Known for his passionate advocacy for advancing telecommunications in Alaska, Hiebert believed that satellite communication could be a cost-effective and reliable way to connect the state’s urban centers and remote communities with the rest of the world. Despite obstacles, he championed his belief through discussions with COMSAT and with government entities. His dream was realized when COMSAT constructed a satellite earth station near Talkeetna. This made it possible for the first live broadcast to Alaska— Armstrong’s small step and a giant leap for mankind.
That one satellite earth station led to a joint venture between the State of Alaska and RCA Alascom to construct more than 100 small 4.5-meter diameter antenna satellite earth stations in the smaller communities, and numerous 10-meter diameter earth stations in larger communities. This created a network that linked rural communities with affordable and much more reliable communication. In time, low-power TV transmitters were installed in most of the villages to receive an Anchorage-originated video feed of a mix of network programming. Thanks to Hiebert, the days of waiting for the video tape to arrive via jet for the 4-hour tape delayed news from Seattle were over.

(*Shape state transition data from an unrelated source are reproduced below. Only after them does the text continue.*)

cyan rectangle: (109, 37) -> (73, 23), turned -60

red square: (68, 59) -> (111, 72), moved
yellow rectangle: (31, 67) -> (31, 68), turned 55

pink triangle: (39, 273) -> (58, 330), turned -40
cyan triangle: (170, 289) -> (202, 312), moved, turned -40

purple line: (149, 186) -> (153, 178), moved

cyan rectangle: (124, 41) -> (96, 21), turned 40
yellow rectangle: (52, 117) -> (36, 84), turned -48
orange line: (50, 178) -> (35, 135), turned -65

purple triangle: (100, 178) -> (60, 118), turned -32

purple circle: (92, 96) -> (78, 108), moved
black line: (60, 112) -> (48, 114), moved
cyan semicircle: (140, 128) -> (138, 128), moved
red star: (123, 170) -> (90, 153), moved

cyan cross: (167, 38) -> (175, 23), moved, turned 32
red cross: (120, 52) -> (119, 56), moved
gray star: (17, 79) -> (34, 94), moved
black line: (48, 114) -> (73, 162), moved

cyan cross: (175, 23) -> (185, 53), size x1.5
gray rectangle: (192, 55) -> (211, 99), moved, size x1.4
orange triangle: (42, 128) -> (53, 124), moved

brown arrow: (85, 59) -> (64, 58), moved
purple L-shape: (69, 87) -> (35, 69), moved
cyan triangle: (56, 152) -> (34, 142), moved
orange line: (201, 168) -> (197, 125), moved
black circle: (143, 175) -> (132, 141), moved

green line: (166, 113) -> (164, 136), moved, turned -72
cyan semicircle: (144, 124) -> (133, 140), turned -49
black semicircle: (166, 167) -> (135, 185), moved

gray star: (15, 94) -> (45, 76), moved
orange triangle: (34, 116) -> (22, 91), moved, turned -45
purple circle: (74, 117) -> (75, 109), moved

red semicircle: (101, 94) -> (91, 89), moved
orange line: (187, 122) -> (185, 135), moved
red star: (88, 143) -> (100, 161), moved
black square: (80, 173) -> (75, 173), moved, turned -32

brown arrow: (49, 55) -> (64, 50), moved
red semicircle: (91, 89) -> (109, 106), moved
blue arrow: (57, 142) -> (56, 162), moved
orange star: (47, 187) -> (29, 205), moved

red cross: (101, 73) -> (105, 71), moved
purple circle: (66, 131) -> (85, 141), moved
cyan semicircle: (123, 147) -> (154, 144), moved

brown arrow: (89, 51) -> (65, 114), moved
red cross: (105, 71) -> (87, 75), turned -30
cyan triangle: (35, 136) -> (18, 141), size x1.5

“My Dad had a big heart,” said Puhr. “He would take Alaskan seafood to Washington, D.C. for ‘Taste of Alaska’ parties as a way to thank those at the FCC and the Alaska Congressional Delegation who helped facilitate the satellite telecommunication needs of our state. A month after 9-11 he brought seafood to a fire station in New York City on behalf of Alaska to thank the firefighters for their service. He lived his life in a spirit of gratitude.”
Hiebert passed away from cancer at age 90 in Anchorage. After Hiebert’s death, his friend Walter Cronkite said, “The great state of Alaska has lost one of its most distinguished citizens. Augie Hiebert was the pioneer of communications who brought radio and later television to his beloved home state.”